* Task statement
In the records below, find every line with the word "header" and copy it.

(Beginning of Exercise input)

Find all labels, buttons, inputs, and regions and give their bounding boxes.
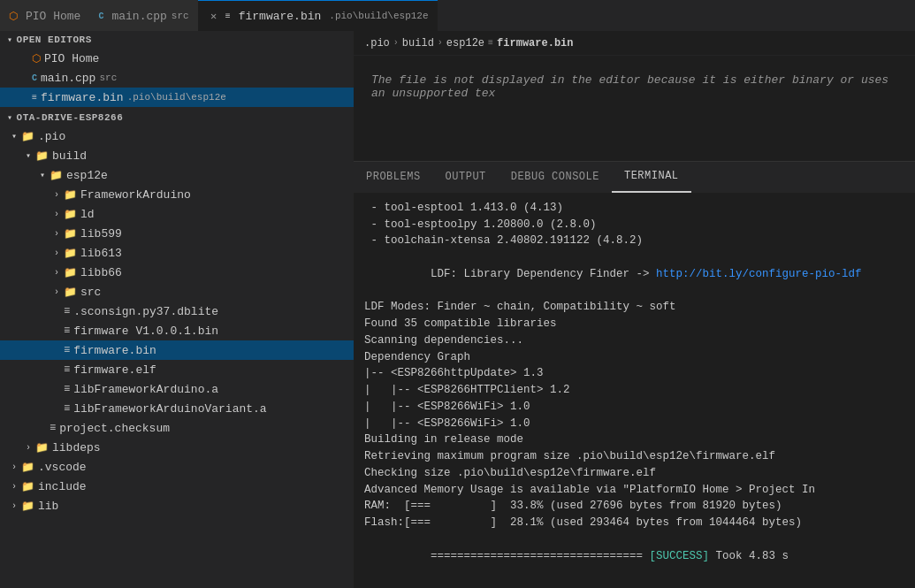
terminal-line: | |-- <ESP8266WiFi> 1.0	[364, 416, 904, 432]
tree-label-pio: .pio	[38, 130, 65, 143]
tree-label-vscode: .vscode	[38, 461, 87, 474]
tree-item-build[interactable]: ▾ 📁 build	[0, 146, 354, 165]
tree-item-include[interactable]: › 📁 include	[0, 477, 354, 496]
tab-output[interactable]: OUTPUT	[433, 162, 499, 193]
tree-item-project-checksum[interactable]: ≡ project.checksum	[0, 418, 354, 438]
tree-item-libframeworkarduinovariant[interactable]: ≡ libFrameworkArduinoVariant.a	[0, 399, 354, 418]
tree-item-vscode[interactable]: › 📁 .vscode	[0, 457, 354, 477]
tree-item-lib[interactable]: › 📁 lib	[0, 496, 354, 515]
chevron-right-icon: ›	[50, 190, 64, 200]
tree-item-lib599[interactable]: › 📁 lib599	[0, 224, 354, 243]
tree-item-libdeps[interactable]: › 📁 libdeps	[0, 438, 354, 457]
chevron-right-icon: ›	[7, 482, 21, 492]
tab-firmware-bin-sublabel: .pio\build\esp12e	[329, 11, 428, 21]
tab-main-cpp-sublabel: src	[172, 11, 189, 21]
file-icon: ≡	[64, 383, 70, 395]
tree-item-firmware-elf[interactable]: ≡ firmware.elf	[0, 360, 354, 379]
folder-icon: 📁	[35, 441, 49, 454]
tree-label-firmware-bin: firmware.bin	[73, 344, 156, 357]
open-editor-firmware-bin-sublabel: .pio\build\esp12e	[127, 92, 226, 103]
terminal-line: RAM: [=== ] 33.8% (used 27696 bytes from…	[364, 498, 904, 515]
terminal-link: http://bit.ly/configure-pio-ldf	[656, 268, 862, 280]
terminal-line: - toolchain-xtensa 2.40802.191122 (4.8.2…	[364, 233, 904, 249]
cpp-icon: C	[98, 11, 103, 21]
terminal-line: - tool-esptoolpy 1.20800.0 (2.8.0)	[364, 217, 904, 233]
pio-icon: ⬡	[9, 10, 18, 23]
elf-file-icon: ≡	[64, 363, 70, 376]
chevron-right-icon: ›	[50, 287, 64, 297]
tab-firmware-bin[interactable]: ✕ ≡ firmware.bin .pio\build\esp12e	[198, 0, 438, 31]
tab-terminal[interactable]: TERMINAL	[612, 162, 691, 193]
tree-item-firmware-v1[interactable]: ≡ firmware V1.0.0.1.bin	[0, 321, 354, 340]
folder-icon: 📁	[21, 130, 34, 143]
terminal-line: LDF: Library Dependency Finder -> http:/…	[364, 249, 904, 299]
open-editors-label: OPEN EDITORS	[17, 34, 92, 45]
terminal-text: LDF: Library Dependency Finder ->	[431, 268, 656, 280]
tree-item-pio[interactable]: ▾ 📁 .pio	[0, 126, 354, 146]
tree-label-project-checksum: project.checksum	[59, 422, 170, 435]
tree-item-libb66[interactable]: › 📁 libb66	[0, 263, 354, 282]
terminal-line: LDF Modes: Finder ~ chain, Compatibility…	[364, 299, 904, 316]
tab-problems[interactable]: PROBLEMS	[354, 162, 433, 193]
terminal-line-success: ================================ [SUCCES…	[364, 531, 904, 581]
chevron-down-icon: ▾	[7, 112, 13, 123]
tree-item-src[interactable]: › 📁 src	[0, 282, 354, 302]
chevron-right-icon: ›	[7, 462, 21, 472]
open-editors-header: ▾ OPEN EDITORS	[0, 31, 354, 49]
tab-main-cpp-label: main.cpp	[111, 10, 166, 23]
chevron-down-icon: ▾	[35, 170, 50, 180]
terminal-text: ================================	[431, 550, 650, 562]
folder-icon: 📁	[64, 208, 77, 221]
breadcrumb-sep-1: ›	[393, 38, 399, 48]
terminal-line: |-- <ESP8266httpUpdate> 1.3	[364, 365, 904, 382]
tree-label-firmware-elf: firmware.elf	[73, 363, 156, 377]
tab-pio-home[interactable]: ⬡ PIO Home	[0, 0, 89, 31]
tree-item-esp12e[interactable]: ▾ 📁 esp12e	[0, 165, 354, 185]
terminal-text: Took 4.83 s	[709, 550, 789, 562]
terminal-line: | |-- <ESP8266HTTPClient> 1.2	[364, 382, 904, 399]
folder-icon: 📁	[21, 500, 34, 513]
tree-label-firmware-v1: firmware V1.0.0.1.bin	[73, 325, 218, 338]
breadcrumb-sep-3: ≡	[488, 38, 493, 48]
tree-item-libframeworkarduino[interactable]: ≡ libFrameworkArduino.a	[0, 379, 354, 399]
project-header: ▾ OTA-DRIVE-ESP8266	[0, 109, 354, 126]
breadcrumb-sep-2: ›	[438, 38, 443, 48]
open-editor-firmware-bin[interactable]: ≡ firmware.bin .pio\build\esp12e	[0, 88, 354, 107]
terminal-line: Retrieving maximum program size .pio\bui…	[364, 448, 904, 465]
folder-icon: 📁	[64, 247, 77, 260]
bin-file-icon: ≡	[64, 344, 70, 356]
open-editor-main-cpp[interactable]: C main.cpp src	[0, 68, 354, 88]
tab-debug-console[interactable]: DEBUG CONSOLE	[499, 162, 612, 193]
terminal[interactable]: - tool-esptool 1.413.0 (4.13) - tool-esp…	[354, 193, 915, 588]
terminal-line: Checking size .pio\build\esp12e\firmware…	[364, 465, 904, 482]
project-name-label: OTA-DRIVE-ESP8266	[17, 112, 124, 123]
terminal-line: | |-- <ESP8266WiFi> 1.0	[364, 399, 904, 416]
terminal-line: Advanced Memory Usage is available via "…	[364, 482, 904, 499]
open-editor-pio-home[interactable]: ⬡ PIO Home	[0, 49, 354, 68]
tree-item-ld[interactable]: › 📁 ld	[0, 204, 354, 224]
tab-close-icon[interactable]: ✕	[207, 9, 221, 23]
terminal-line: Scanning dependencies...	[364, 332, 904, 349]
tree-label-src: src	[80, 286, 101, 299]
tree-label-include: include	[38, 480, 87, 493]
breadcrumb: .pio › build › esp12e ≡ firmware.bin	[354, 31, 915, 56]
file-icon: ≡	[50, 422, 56, 434]
chevron-down-icon: ▾	[7, 34, 13, 45]
breadcrumb-part-filename: firmware.bin	[497, 37, 573, 50]
tree-item-frameworkarduino[interactable]: › 📁 FrameworkArduino	[0, 185, 354, 204]
bin-file-icon: ≡	[64, 325, 70, 337]
tab-main-cpp[interactable]: C main.cpp src	[89, 0, 197, 31]
open-editor-main-cpp-label: main.cpp	[41, 72, 95, 85]
tree-item-lib613[interactable]: › 📁 lib613	[0, 243, 354, 263]
tree-label-lib613: lib613	[80, 247, 122, 260]
tree-item-sconsign[interactable]: ≡ .sconsign.py37.dblite	[0, 302, 354, 321]
top-tabs: ⬡ PIO Home C main.cpp src ✕ ≡ firmware.b…	[0, 0, 915, 31]
tree-item-firmware-bin[interactable]: ≡ firmware.bin	[0, 340, 354, 360]
terminal-line: Dependency Graph	[364, 349, 904, 366]
editor-panel: .pio › build › esp12e ≡ firmware.bin The…	[354, 31, 915, 588]
open-editor-firmware-bin-label: firmware.bin	[41, 91, 124, 104]
tree-label-frameworkarduino: FrameworkArduino	[80, 188, 191, 202]
chevron-right-icon: ›	[21, 443, 35, 453]
folder-icon: 📁	[50, 169, 63, 182]
terminal-line: Flash:[=== ] 28.1% (used 293464 bytes fr…	[364, 515, 904, 531]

(End of Exercise input)

* Solution
open-editors-header: ▾ OPEN EDITORS	[0, 31, 354, 49]
project-header: ▾ OTA-DRIVE-ESP8266	[0, 109, 354, 126]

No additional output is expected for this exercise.